Re: Looking for two mathematical characters

From: Philippe Verdy (verdy_p@wanadoo.fr)
Date: Mon Jun 16 2003 - 19:33:50 EDT

  • Next message: Kenneth Whistler: "Re: Looking for two mathematical characters"

    From: "Kenneth Whistler" <kenw@sybase.com>
    To: <Patrick.Andries@xcential.com>
    Cc: <unicode@unicode.org>; <kenw@sybase.com>
    Sent: Monday, June 16, 2003 11:53 PM
    Subject: Re: Looking for two mathematical characters

    > Patrick Andries asked:
    >
    > > I'm looking for two mathematical characters.
    > > 2) An angle operator (combining mark ?) looking like this _| , where
    > >
    > > a )
    > > n| a ) n occurrences of a
    > > a ¯ means a )
    > >
    > > n|
    > > obviously a¯ should all be written on a single line.
    >
    > And Philippe Verdy responded (after a long mathematical analysis):
    >
    > > If there such character "_|" in Unicode ? Yes.
    > > With mathematical properties? Yes.
    > > With the correct semantic? No.
    > >
    > > The existing semantic of this mathematical character means "not",

    > To answer Patrick's follow-up question:
    > > Which character are you thinking of ? Which code point ?
    > One would have to surmise that Philippe had U+00AC NOT SIGN in
    > mind, because of what he claimed it meant.

    Sorry, effectively the not operator has effectively the wrong orientation.
    (though there's many variation on the glyph actually used to mean not,
    and such confusion is common).

    Other mathematical operators can also be selected from the technical
    APL operators.

    > U+2A3C INTERIOR PRODUCT
    >
    > which has the "_|" orientation. A usage of the symbol (with a
    > graphic approximation of the intended glyph, parallel to the
    > "_|" ASCII art version) can be seen at:
    >
    > http://www.hindawi.dk/books/775945046/B9775945046000361.pdf

    Other notations found in ASCII sources is the use of the digraph "^^"
    In fact for plain text notations, any writer would need to define a notation
    explained by full language, and then would use it. If there is really a need
    to specify anexact glyph, MathML or other rich-text or layout language
    will probably offer a better solution.

    Also, because Maths can use any glyph or character as a notation, it is
    not restricted to those characters defined in Mathemetics blocks.
    So the box-drawing characters could produce the desired effect, as
    some examples come with the notation of horizontal division bars:

      n
      ─┘
    a

    (look at this email with a monospaced font preference, on a system supporting
    a font with box drawing characters (as they are used in DOS/OEM charsets)

    Due to this, a plain text mapping (without formatting) could use the
    "┘" character (U+2518) and "─" (U+2500), as in:
      a ┘n
    or:
      a ┘(n+1)
    which could be rendered by a 2D layout engine knowing the maths semantics of
    parentheses, and allowing to define custom layout rules in a maths style-sheet:

      n+1
      ──┘
    a

    Note that box-drawing characters are often much easier to locate in fonts
    than many maths operators.

    However the main problem of these box drowing characters is that they are
    difficult to align on multiple lines as they work best only with coherent
    monospaced fonts, but poorly when multiple monospaced fonts are
    needed (because each font has its own width for the same point size).
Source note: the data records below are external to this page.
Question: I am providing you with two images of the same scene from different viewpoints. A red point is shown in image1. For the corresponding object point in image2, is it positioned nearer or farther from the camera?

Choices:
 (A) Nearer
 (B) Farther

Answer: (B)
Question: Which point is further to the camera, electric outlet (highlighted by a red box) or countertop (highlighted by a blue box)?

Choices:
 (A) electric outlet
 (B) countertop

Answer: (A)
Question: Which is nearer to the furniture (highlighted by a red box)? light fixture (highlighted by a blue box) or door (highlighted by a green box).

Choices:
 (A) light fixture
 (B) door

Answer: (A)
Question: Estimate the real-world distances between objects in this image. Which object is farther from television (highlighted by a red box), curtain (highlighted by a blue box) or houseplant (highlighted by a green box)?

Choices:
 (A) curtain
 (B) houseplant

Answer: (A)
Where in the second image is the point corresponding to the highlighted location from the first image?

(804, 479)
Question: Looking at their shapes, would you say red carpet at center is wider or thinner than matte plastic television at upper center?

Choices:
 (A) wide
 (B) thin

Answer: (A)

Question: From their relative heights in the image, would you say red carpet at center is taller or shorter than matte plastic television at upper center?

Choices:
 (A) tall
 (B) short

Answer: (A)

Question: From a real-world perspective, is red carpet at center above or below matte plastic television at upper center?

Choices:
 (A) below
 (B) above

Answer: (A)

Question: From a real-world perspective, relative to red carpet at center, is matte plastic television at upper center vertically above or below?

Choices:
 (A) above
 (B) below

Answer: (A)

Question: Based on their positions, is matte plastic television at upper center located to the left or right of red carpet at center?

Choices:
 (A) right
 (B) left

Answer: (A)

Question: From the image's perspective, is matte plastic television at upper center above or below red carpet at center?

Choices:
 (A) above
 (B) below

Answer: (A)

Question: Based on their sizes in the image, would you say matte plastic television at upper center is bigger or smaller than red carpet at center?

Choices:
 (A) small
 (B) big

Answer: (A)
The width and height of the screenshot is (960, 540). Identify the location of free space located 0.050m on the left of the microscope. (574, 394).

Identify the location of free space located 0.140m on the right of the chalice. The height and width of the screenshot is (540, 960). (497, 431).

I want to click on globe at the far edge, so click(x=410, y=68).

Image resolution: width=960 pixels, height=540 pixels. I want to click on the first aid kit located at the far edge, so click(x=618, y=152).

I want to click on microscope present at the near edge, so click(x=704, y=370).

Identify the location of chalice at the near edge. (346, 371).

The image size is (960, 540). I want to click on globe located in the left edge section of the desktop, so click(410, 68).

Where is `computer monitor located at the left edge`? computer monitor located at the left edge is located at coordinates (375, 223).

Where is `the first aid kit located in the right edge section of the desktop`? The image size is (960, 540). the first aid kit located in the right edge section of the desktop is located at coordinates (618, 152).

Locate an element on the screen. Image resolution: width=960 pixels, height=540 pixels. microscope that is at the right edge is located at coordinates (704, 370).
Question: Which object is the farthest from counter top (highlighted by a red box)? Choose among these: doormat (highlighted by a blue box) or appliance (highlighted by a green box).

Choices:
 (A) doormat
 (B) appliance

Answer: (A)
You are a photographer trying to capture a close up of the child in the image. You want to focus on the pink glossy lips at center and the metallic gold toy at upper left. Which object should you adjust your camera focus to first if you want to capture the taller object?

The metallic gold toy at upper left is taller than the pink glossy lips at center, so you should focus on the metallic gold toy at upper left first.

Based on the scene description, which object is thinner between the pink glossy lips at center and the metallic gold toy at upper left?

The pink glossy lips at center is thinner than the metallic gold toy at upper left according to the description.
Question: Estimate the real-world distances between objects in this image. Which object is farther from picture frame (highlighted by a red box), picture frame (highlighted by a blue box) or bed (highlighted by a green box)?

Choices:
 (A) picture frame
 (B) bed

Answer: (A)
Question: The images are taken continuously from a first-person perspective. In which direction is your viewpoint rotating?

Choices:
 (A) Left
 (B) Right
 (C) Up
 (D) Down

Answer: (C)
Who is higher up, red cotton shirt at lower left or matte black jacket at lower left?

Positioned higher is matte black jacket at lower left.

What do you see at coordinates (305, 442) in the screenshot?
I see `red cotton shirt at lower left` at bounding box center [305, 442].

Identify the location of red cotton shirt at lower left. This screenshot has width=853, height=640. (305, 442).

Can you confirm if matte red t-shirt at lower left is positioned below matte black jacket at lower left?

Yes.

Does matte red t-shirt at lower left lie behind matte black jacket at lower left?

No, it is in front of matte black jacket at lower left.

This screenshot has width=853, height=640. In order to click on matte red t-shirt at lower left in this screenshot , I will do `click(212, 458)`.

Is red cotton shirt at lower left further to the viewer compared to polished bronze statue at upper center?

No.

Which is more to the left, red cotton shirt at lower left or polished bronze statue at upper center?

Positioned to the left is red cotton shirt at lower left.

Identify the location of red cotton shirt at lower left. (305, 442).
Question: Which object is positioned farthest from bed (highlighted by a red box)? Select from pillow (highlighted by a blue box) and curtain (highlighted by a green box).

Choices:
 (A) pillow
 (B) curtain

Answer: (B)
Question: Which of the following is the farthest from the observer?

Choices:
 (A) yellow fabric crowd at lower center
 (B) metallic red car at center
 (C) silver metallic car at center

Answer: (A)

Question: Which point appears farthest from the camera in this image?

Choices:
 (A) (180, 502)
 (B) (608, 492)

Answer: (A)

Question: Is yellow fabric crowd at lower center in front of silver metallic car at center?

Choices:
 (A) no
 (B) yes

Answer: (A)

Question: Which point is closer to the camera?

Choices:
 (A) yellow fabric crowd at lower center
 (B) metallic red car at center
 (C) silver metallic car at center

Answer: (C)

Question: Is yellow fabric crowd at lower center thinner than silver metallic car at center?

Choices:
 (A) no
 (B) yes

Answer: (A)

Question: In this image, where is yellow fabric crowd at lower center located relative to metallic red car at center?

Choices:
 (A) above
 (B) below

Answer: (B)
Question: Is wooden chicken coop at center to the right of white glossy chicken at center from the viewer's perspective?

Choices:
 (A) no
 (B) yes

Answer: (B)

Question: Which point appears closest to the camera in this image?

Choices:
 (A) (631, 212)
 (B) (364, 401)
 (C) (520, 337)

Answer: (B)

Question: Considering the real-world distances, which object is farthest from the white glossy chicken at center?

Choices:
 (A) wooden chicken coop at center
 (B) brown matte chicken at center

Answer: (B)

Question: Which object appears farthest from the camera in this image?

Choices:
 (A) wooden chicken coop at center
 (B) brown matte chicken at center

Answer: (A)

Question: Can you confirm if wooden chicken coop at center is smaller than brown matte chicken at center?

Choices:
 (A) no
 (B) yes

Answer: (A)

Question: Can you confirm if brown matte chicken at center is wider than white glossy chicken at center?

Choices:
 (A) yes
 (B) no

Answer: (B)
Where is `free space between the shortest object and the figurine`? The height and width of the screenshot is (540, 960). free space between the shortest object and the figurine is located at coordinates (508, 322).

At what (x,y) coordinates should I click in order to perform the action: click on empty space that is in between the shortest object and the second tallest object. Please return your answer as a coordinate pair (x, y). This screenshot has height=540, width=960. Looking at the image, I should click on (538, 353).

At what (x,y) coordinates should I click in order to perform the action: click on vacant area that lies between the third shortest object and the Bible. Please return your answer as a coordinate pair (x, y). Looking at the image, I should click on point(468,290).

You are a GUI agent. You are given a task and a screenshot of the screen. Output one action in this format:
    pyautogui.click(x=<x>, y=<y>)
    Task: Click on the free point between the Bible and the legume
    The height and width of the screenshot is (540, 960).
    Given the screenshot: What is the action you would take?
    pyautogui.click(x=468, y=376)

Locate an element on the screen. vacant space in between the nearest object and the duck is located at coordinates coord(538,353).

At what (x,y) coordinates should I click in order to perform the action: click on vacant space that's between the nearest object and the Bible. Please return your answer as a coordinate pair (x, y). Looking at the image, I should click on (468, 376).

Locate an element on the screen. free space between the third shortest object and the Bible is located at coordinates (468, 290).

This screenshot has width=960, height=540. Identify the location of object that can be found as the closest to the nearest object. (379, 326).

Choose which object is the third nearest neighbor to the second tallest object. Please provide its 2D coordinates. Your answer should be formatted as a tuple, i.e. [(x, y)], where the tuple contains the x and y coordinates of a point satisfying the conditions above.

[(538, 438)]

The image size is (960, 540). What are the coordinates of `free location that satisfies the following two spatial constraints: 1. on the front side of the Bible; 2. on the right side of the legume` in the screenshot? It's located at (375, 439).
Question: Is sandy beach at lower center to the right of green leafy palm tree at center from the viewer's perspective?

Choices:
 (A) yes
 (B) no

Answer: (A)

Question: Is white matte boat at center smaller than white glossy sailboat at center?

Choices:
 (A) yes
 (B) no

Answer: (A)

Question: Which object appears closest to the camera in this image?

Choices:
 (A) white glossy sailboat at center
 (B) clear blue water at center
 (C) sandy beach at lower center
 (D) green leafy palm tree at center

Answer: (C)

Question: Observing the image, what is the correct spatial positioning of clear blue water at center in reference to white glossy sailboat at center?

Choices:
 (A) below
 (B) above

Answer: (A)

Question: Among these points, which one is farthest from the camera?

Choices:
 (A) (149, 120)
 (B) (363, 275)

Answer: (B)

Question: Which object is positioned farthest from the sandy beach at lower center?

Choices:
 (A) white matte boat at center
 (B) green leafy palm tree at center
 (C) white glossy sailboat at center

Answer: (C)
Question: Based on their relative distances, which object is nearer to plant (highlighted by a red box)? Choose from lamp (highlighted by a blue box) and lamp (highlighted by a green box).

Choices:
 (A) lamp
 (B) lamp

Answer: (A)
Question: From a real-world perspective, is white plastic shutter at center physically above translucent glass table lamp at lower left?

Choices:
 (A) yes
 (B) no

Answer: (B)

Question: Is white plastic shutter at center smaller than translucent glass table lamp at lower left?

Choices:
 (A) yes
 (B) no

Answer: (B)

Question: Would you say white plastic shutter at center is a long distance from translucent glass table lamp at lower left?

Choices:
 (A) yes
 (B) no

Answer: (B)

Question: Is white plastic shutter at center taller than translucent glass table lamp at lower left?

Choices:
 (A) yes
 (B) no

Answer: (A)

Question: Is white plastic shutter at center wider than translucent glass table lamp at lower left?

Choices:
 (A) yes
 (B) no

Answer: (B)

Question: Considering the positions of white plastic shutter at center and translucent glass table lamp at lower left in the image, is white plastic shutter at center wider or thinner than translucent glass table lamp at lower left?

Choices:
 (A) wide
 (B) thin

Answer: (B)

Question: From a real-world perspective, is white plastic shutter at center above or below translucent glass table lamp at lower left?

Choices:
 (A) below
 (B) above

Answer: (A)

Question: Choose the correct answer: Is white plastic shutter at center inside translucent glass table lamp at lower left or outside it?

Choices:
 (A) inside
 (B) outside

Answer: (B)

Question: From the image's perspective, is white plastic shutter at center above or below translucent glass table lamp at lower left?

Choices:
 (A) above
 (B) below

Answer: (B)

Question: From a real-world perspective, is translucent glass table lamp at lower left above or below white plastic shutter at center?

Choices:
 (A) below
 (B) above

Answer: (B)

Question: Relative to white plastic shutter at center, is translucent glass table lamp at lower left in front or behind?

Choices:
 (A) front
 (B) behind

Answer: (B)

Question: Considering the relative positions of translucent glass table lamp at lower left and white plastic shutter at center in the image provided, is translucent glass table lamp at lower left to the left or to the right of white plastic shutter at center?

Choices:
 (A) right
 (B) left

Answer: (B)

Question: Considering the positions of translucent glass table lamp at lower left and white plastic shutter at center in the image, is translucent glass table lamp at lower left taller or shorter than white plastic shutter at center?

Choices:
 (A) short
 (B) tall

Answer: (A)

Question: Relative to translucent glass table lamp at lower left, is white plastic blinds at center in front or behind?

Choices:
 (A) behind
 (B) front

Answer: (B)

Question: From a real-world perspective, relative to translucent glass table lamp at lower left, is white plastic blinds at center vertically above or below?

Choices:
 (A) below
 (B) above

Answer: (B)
    This is not a problem with Unicode, because Unicode plain text normally
    has no layout and end of lines normally mean nothing else than the end of
    a paragraph.

    In the APL subblock of the Misc.Technical block, the character "⌟" (U+231F)
    is also a small bottom-right corner operator, and "⌋" (U+230B) is the second
    (right) character of a floor operator, which can combine with "⌊" (U+230A)
    the first (left) one in the pair. Its representative metrics seems quite good to
    align it with the "n" exponent-order. On Windows, with MS fonts, they are
    supported only with "Arial Unicode MS" (part of Office, not of core Windows
    fonts). May be the Code2000 font has them. The floor characters exist however
    in "Lucida Sans Unicode".

    Floor pairs of characters also exist in non-Unicode fonts like "Symbol", which
    maps the floor pair at 0xEB and 0xFB (with the Symbol encoding, originally
    defined in PostScript). But it seem that they were initially intended to create
    tall square brackets, by joining 2 or more characters vertically.